+++ Data extract +++

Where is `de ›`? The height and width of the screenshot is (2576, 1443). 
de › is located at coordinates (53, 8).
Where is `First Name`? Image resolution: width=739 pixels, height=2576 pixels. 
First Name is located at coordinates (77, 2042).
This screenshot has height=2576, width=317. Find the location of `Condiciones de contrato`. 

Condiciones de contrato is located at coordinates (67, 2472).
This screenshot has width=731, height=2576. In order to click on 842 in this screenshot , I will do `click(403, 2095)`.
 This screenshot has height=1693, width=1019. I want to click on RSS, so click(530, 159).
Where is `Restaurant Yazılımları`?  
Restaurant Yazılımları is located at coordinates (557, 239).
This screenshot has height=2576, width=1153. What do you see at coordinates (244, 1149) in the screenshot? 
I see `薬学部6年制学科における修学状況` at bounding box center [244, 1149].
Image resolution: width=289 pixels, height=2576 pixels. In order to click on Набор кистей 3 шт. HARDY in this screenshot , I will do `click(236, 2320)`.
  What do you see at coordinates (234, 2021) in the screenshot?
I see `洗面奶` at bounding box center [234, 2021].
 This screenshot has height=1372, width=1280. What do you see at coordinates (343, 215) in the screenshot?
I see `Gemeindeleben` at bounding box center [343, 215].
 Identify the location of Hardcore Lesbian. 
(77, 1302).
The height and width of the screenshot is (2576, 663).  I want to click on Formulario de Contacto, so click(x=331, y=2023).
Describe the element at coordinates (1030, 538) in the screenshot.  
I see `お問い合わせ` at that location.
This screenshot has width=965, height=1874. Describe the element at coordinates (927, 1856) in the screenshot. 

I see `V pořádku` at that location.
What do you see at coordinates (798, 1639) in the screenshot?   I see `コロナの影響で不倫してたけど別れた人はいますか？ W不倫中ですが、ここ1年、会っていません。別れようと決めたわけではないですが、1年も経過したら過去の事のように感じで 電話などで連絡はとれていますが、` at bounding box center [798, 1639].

+++

Your objective: Each line of the listing is to be repeated exactly.

Your response:
Where is `de ›`? The height and width of the screenshot is (2576, 1443). 
de › is located at coordinates (53, 8).
Where is `First Name`? Image resolution: width=739 pixels, height=2576 pixels. 
First Name is located at coordinates (77, 2042).
This screenshot has height=2576, width=317. Find the location of `Condiciones de contrato`. 

Condiciones de contrato is located at coordinates (67, 2472).
This screenshot has width=731, height=2576. In order to click on 842 in this screenshot , I will do `click(403, 2095)`.
 This screenshot has height=1693, width=1019. I want to click on RSS, so click(530, 159).
Where is `Restaurant Yazılımları`?  
Restaurant Yazılımları is located at coordinates (557, 239).
This screenshot has height=2576, width=1153. What do you see at coordinates (244, 1149) in the screenshot? 
I see `薬学部6年制学科における修学状況` at bounding box center [244, 1149].
Image resolution: width=289 pixels, height=2576 pixels. In order to click on Набор кистей 3 шт. HARDY in this screenshot , I will do `click(236, 2320)`.
  What do you see at coordinates (234, 2021) in the screenshot?
I see `洗面奶` at bounding box center [234, 2021].
 This screenshot has height=1372, width=1280. What do you see at coordinates (343, 215) in the screenshot?
I see `Gemeindeleben` at bounding box center [343, 215].
 Identify the location of Hardcore Lesbian. 
(77, 1302).
The height and width of the screenshot is (2576, 663).  I want to click on Formulario de Contacto, so click(x=331, y=2023).
Describe the element at coordinates (1030, 538) in the screenshot.  
I see `お問い合わせ` at that location.
This screenshot has width=965, height=1874. Describe the element at coordinates (927, 1856) in the screenshot. 

I see `V pořádku` at that location.
What do you see at coordinates (798, 1639) in the screenshot?   I see `コロナの影響で不倫してたけど別れた人はいますか？ W不倫中ですが、ここ1年、会っていません。別れようと決めたわけではないですが、1年も経過したら過去の事のように感じで 電話などで連絡はとれていますが、` at bounding box center [798, 1639].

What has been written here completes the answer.